Stored records:
- - -
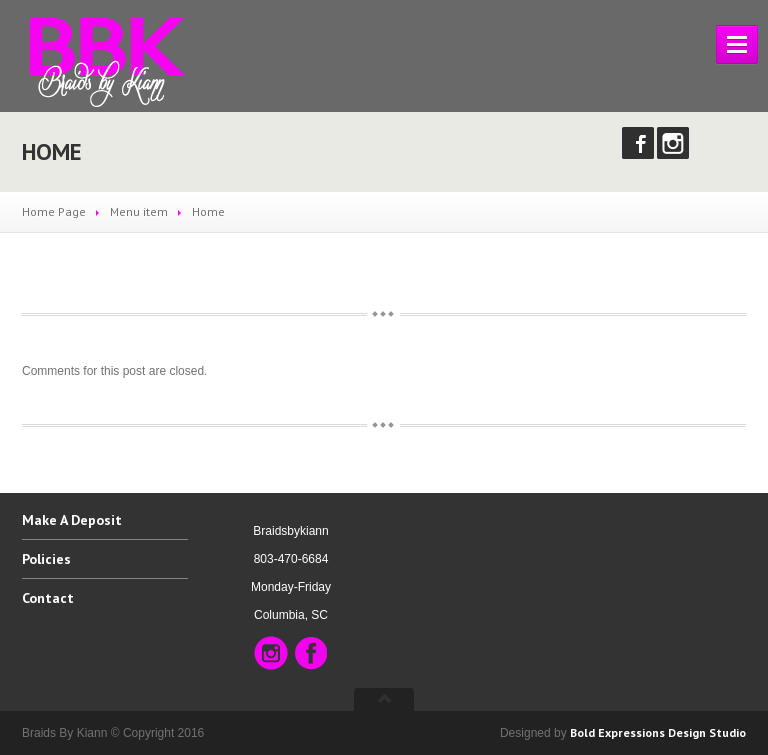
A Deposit (72, 521)
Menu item (139, 211)
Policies (46, 559)
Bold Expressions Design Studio (658, 732)
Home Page (54, 211)
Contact (48, 598)
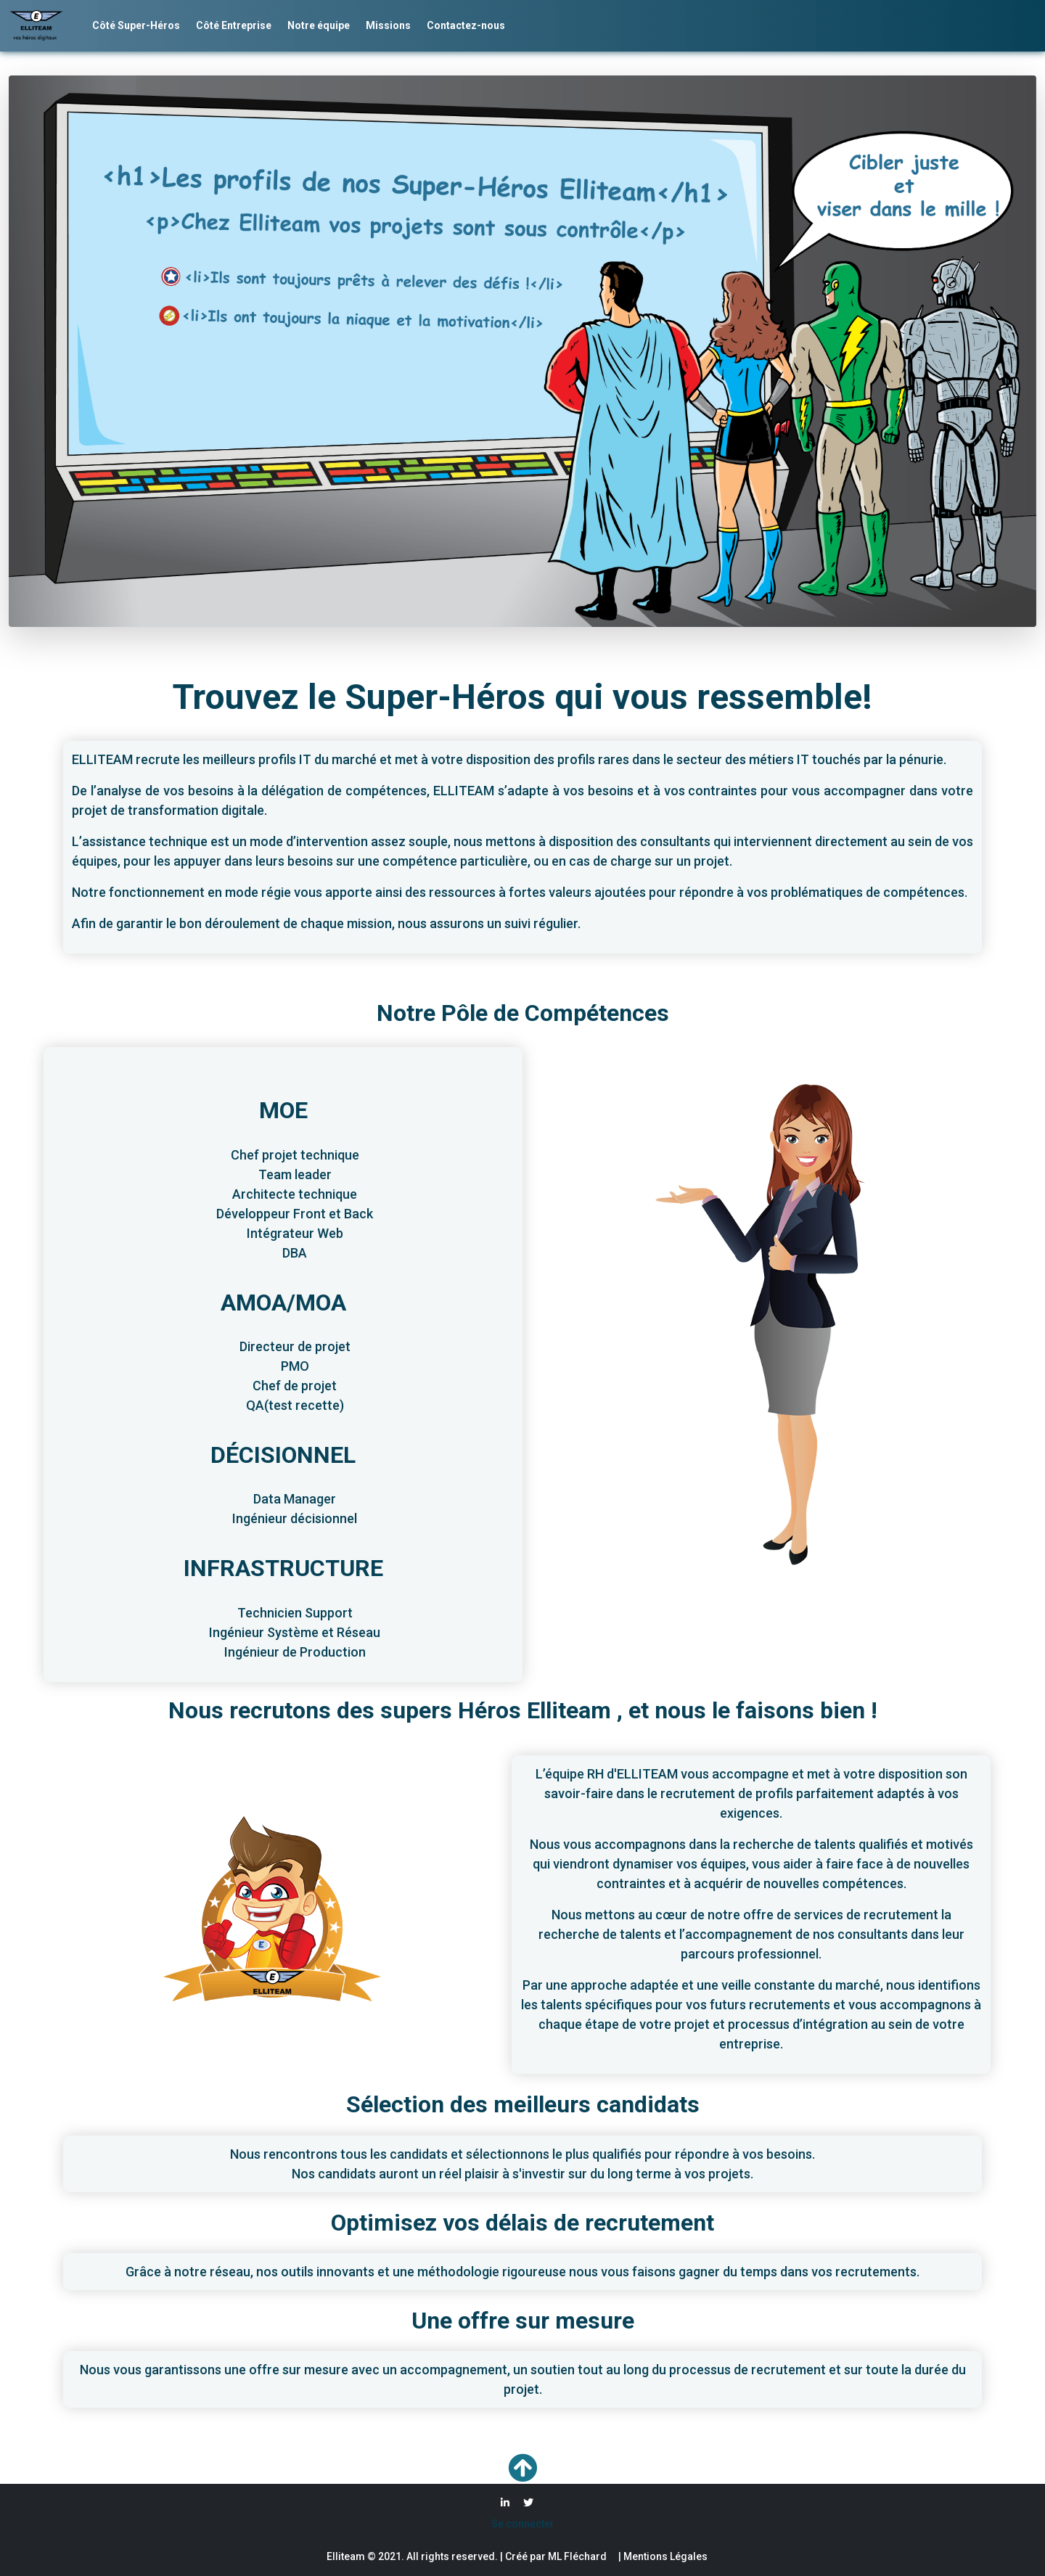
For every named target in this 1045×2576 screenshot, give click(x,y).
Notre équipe (318, 25)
- - -
**WHAT TO DO:**
What you need to copy is the run of lines from the one holding "Contact (48, 598)" through the end of the data, exactly and only, both ends included, pictures omitted.

**ANSWER BOX:**
Contact (48, 598)
For every named target in this 1045×2576 screenshot, give click(x,y).
Notre équipe (318, 25)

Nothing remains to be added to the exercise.